In the copy you make of the entries, no picture should appear, and every word must match.
**** Supplied material
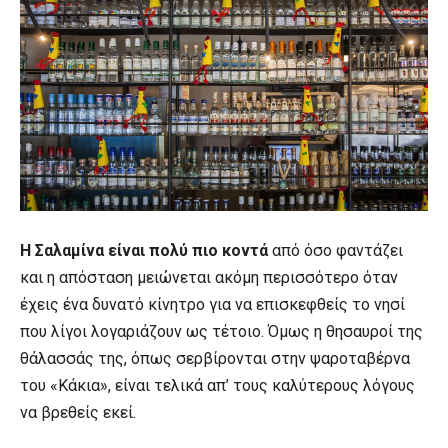
Η Σαλαμίνα είναι πολύ πιο κοντά
από όσο φαντάζει
και η απόσταση μειώνεται ακόμη περισσότερο όταν
έχεις ένα δυνατό κίνητρο για να επισκεφθείς το νησί
που λίγοι λογαριάζουν ως τέτοιο. Όμως η θησαυροί της
θάλασσάς της, όπως σερβίρονται στην ψαροταβέρνα
του «Κάκια», είναι τελικά απ’ τους καλύτερους λόγους
να βρεθείς εκεί.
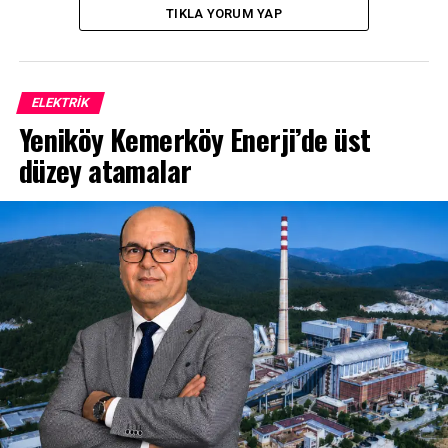
TIKLA YORUM YAP
ELEKTRİK
Yeniköy Kemerköy Enerji’de üst
düzey atamalar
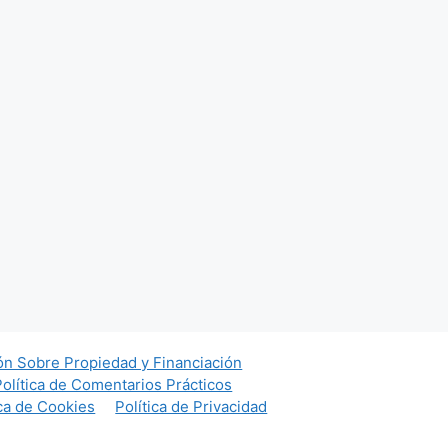
ón Sobre Propiedad y Financiación
Política de Comentarios Prácticos
ica de Cookies
Política de Privacidad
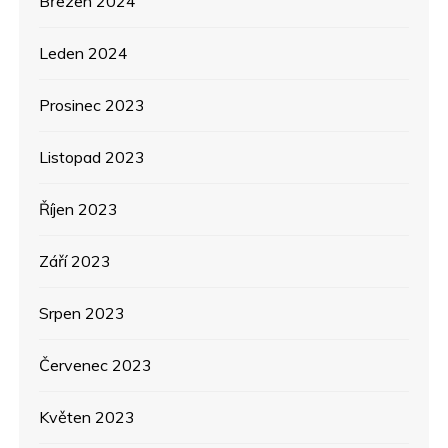
Březen 2024
Leden 2024
Prosinec 2023
Listopad 2023
Říjen 2023
Září 2023
Srpen 2023
Červenec 2023
Květen 2023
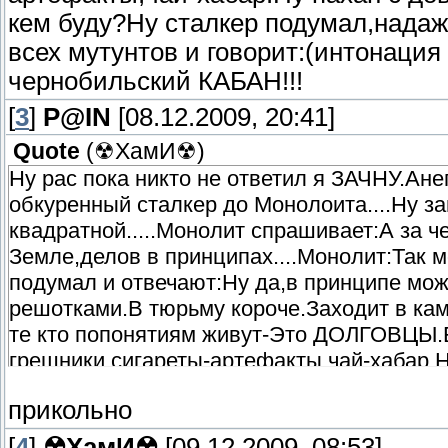
кем буду?Ну сталкер подумал,надаж
всех мутунтов и говорит:(интонаци
чернобильский КАБАН!!!
[
3
]
P@IN
[08.12.2009, 20:41]
Quote
(
☢ХамИ☢
)
Ну рас пока никто не ответил я ЗАЧНУ.Ане
обкуренный сталкер до Монолоита....Ну з
квадратной.....Монолит спрашивает:А за ч
Земле,делов в принципах....Монолит:Так 
подумал и отвечают:Ну да,в принципе можн
решотками.В тюрьму короче.Заходит в кам
те кто попонятиям живут-Это ДОЛГОВЦЫ
грешники,сигареты-артефакты,чай-хабар.Н
тада кем буду?Ну сталкер подумал,надаж 
прикольно
мутунтов и говорит:(интонация восхищени
КАБАН!!!
[
4
]
☢ХамИ☢
[09.12.2009, 08:53]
********
Response to the exercise:
Η Σαλαμίνα είναι πολύ πιο κοντά
από όσο φαντάζει
και η απόσταση μειώνεται ακόμη περισσότερο όταν
έχεις ένα δυνατό κίνητρο για να επισκεφθείς το νησί
που λίγοι λογαριάζουν ως τέτοιο. Όμως η θησαυροί της
θάλασσάς της, όπως σερβίρονται στην ψαροταβέρνα
του «Κάκια», είναι τελικά απ’ τους καλύτερους λόγους
να βρεθείς εκεί.
TIKLA YORUM YAP
ELEKTRİK
Yeniköy Kemerköy Enerji’de üst
düzey atamalar
ón Sobre Propiedad y Financiación
Política de Comentarios Prácticos
ica de Cookies
Política de Privacidad
Březen 2024
Leden 2024
Prosinec 2023
Listopad 2023
Říjen 2023
Září 2023
Srpen 2023
Červenec 2023
Květen 2023
кем буду?Ну сталкер подумал,надаж
всех мутунтов и говорит:(интонаци
чернобильский КАБАН!!!
[
3
]
P@IN
[08.12.2009, 20:41]
Quote
(
☢ХамИ☢
)
Ну рас пока никто не ответил я ЗАЧНУ.Ане
обкуренный сталкер до Монолоита....Ну з
квадратной.....Монолит спрашивает:А за ч
Земле,делов в принципах....Монолит:Так 
подумал и отвечают:Ну да,в принципе можн
решотками.В тюрьму короче.Заходит в кам
те кто попонятиям живут-Это ДОЛГОВЦЫ
грешники,сигареты-артефакты,чай-хабар.Н
тада кем буду?Ну сталкер подумал,надаж 
прикольно
мутунтов и говорит:(интонация восхищени
КАБАН!!!
[
4
]
☢ХамИ☢
[09.12.2009, 08:53]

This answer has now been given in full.